According to Jordan, he’s determined to get roles that are typically meant for white actors, rather than black, as a means of fighting back against type-casting in Hollywood based on race and ethnicity.
His previous two characters, Adonis, and Erik were written specifically for a black man, and he’s looking to get something outside of that. Lately, the entertainment world has concerned itself with gender, race, and other identity stereotypes, with many performers looking to break the barriers once and for all.
When Michael sat down with Issa Rae for Variety’s “Actor to Actor,” the actor said that he told his agents that he no longer wanted roles strictly for African-Americans.
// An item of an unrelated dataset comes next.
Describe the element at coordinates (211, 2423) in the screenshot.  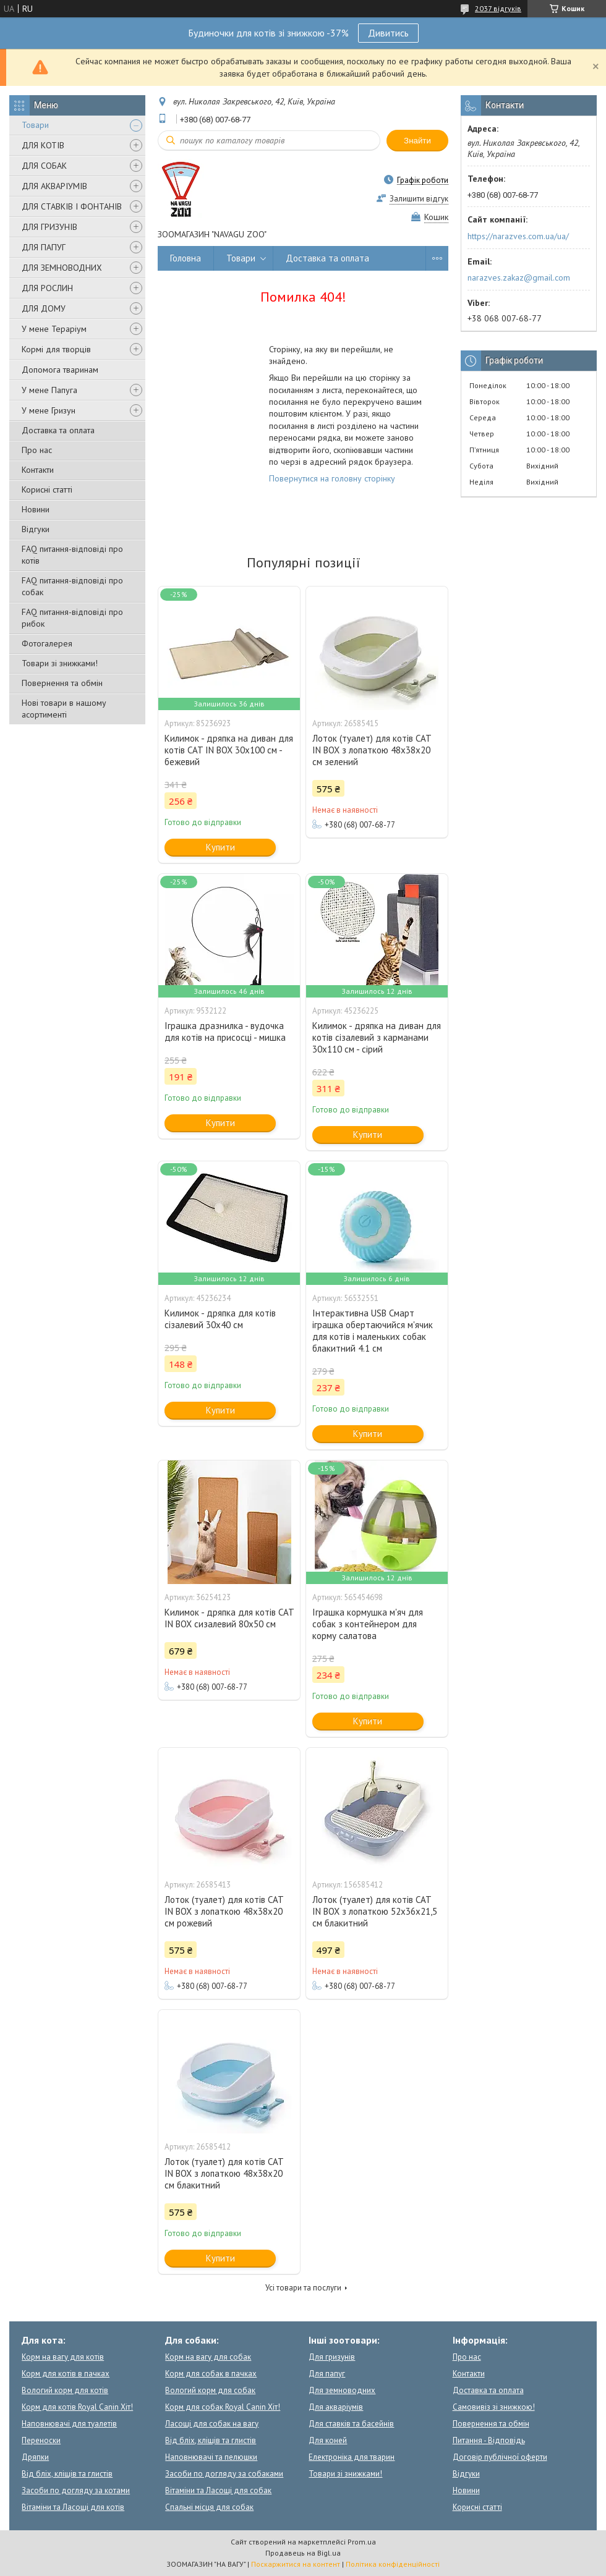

Michael said, “me playing that role is going to make what it is,” before stating that he wanted to “go for any white males.” According to the breakout star, he doesn’t want anything to do with roles that have “pre-bias.”
Jordan believes that writers often create scripts with stereotypes in mind, and there’s a slight bias because of it. The actor revealed that his first role which was formerly for a white person was in the 2012 science-fiction film, Chronicle.
He played Steve Montgomery, a character formerly titled, Steve Kaczynski, who was supposed to be a white teenager. Moreover, the Black Panther star spoke on the fact that many roles in Hollywood aren’t written for black men.
He said there are a limited amount of roles for black men, and because of that, every black man in Hollywood is going after that same character, creating a sort of cutthroat competition for it. It encourages tokenism and unnecessary conflict.